* **Instructions to follow**:
Examine each line of the data. Copy the line if it includes the word "Black".

* **Page-level text extractions**:
Content starts
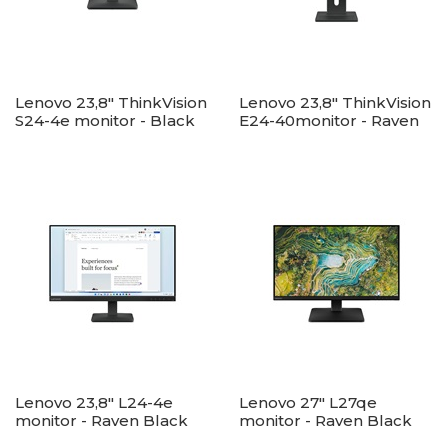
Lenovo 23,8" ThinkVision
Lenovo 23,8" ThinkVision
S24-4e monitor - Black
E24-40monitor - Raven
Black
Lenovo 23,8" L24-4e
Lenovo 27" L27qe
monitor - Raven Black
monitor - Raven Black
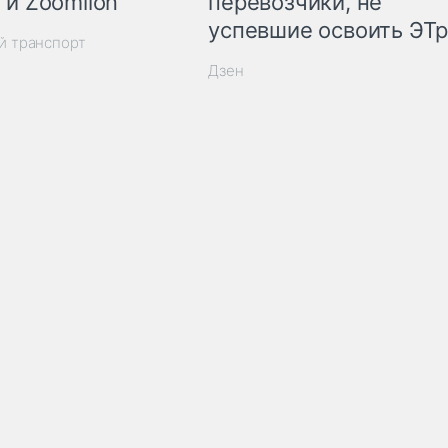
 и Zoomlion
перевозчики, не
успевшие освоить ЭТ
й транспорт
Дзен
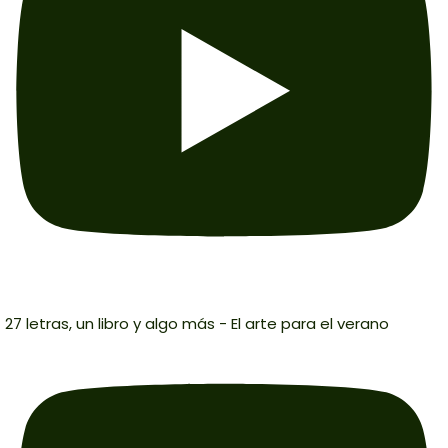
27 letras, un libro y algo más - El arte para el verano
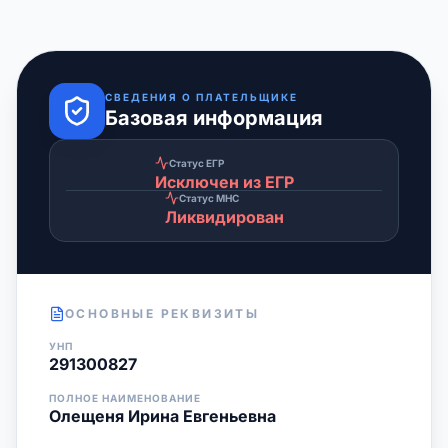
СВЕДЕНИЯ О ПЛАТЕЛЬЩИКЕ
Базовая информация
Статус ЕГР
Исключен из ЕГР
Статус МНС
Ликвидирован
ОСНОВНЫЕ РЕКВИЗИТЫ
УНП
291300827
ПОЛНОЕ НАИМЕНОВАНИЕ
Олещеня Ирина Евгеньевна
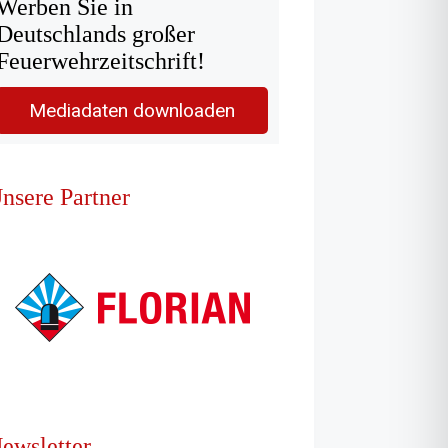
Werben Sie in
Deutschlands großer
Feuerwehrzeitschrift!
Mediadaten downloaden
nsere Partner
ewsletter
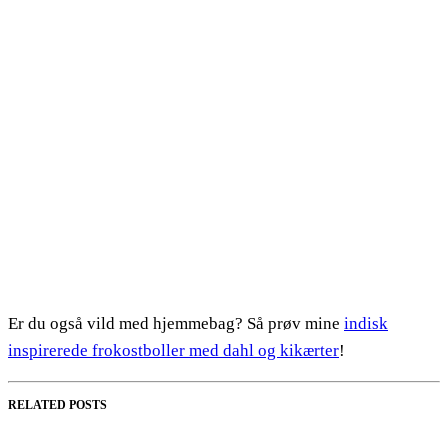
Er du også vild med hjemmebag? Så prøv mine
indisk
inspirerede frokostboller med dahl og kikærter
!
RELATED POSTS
Content ends
* **Solved exercise**:
S24-4e monitor - Black
Black
monitor - Raven Black
monitor - Raven Black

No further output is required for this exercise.